For the Jacobian, we again rely on theano.


In [88]:
def newton_vector_solver(f,df,x_0,tol,maxiter=10000):
  '''
  Newton  solver for f(x)=0, assuming that f,df are functions for f and its Jacobian

  stopping criterion: |f(x)|<tol
  '''

  x=x_0
  i=0

  while(i<maxiter):

    if(np.linalg.norm(f(x))<tol):
      return x

    try:
      x=x-np.linalg.inv(df(x)).dot(f(x))
    except:
      print("singular Jacobian?")
      return -1
    i+=1
  
  print("maxiter reached, no soltion found")
  return -1



In [89]:
x=tt.dvector('x')
             
y=x*(1+x.sum()-x**2)
dy=theano.gradient.jacobian(y,x)

f=theano.function([x],y)
df=theano.function([x],dy)

In [90]:
x_s=newton_vector_solver(f,df,[10.,10.],1e-2)

In [91]:
x_s

array([2.41428556, 2.41428556])

In [92]:
np.linalg.norm(x_s-np.asarray([1+np.sqrt(2),1+np.sqrt(2)])) # the latter is actually a solution

0.0001018251269741721

In [93]:
np.linalg.norm(f(x_s)) 

0.0006953438961424595


# **Summary, discussion**

Based on the tests, we can conclude that all our methods work.

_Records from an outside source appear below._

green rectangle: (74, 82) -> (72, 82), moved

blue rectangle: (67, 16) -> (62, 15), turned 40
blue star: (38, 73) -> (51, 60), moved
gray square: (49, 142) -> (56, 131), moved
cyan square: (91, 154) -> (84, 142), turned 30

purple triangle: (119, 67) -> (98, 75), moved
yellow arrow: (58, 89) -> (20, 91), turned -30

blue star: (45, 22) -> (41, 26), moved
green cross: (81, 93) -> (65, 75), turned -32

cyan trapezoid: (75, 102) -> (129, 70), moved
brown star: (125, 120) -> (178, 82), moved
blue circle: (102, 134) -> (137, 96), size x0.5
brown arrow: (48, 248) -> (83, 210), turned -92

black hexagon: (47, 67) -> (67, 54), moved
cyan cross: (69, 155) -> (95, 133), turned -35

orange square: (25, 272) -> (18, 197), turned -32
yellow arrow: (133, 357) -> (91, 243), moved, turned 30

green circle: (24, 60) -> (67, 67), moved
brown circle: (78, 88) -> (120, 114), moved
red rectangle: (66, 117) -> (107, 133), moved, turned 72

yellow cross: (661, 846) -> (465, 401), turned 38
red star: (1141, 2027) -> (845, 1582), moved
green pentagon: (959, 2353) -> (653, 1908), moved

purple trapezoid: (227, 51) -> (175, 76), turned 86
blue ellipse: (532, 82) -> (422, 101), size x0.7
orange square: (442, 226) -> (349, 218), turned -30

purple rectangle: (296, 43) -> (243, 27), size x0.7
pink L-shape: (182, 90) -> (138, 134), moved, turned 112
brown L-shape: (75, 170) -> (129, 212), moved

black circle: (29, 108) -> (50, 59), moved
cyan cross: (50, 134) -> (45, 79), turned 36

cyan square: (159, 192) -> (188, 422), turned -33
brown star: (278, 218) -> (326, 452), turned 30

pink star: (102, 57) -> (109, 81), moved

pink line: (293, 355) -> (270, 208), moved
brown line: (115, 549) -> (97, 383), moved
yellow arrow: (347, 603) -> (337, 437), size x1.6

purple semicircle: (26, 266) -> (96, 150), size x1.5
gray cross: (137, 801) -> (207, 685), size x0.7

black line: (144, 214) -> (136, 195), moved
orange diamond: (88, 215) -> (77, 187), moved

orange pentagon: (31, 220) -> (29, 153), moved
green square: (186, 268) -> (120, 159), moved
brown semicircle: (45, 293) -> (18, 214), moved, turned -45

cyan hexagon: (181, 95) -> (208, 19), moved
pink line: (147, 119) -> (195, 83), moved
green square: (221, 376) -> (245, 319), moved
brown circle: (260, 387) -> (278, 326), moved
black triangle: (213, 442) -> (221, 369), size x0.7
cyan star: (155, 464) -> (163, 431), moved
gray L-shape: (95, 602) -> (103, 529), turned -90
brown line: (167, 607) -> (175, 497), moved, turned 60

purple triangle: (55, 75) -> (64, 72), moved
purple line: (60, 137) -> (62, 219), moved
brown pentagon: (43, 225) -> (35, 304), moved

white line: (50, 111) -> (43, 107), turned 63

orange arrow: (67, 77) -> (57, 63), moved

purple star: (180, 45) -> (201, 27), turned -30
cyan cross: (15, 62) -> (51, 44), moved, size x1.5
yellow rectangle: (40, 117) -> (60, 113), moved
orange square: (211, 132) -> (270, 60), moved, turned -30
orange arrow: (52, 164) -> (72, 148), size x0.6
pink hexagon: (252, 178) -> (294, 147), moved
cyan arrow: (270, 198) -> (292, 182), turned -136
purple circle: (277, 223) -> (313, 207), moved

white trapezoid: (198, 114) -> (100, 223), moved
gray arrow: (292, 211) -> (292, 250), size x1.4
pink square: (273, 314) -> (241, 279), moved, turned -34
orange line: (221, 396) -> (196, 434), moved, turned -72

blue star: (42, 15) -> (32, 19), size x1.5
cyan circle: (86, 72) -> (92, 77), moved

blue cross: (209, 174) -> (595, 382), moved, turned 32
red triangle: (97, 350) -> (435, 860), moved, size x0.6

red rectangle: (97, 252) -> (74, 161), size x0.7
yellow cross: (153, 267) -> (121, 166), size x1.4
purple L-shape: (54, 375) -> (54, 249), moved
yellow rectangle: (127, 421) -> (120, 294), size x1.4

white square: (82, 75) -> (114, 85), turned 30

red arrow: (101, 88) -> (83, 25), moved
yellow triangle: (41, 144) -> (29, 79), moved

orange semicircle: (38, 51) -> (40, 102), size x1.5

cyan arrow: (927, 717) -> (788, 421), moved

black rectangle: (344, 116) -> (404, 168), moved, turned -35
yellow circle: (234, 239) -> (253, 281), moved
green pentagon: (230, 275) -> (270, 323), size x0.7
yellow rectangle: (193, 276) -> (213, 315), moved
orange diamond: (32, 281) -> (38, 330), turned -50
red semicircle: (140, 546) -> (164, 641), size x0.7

For the iterative methods, an extra layer of security had to be added to ensure that iterating with matrices that won't lead to convergence will not lead to overflow.

The Newton methods both worked well, despite the attempt to test on nontrivial functions. To compute symbolic derivatives, the **theano** is employed.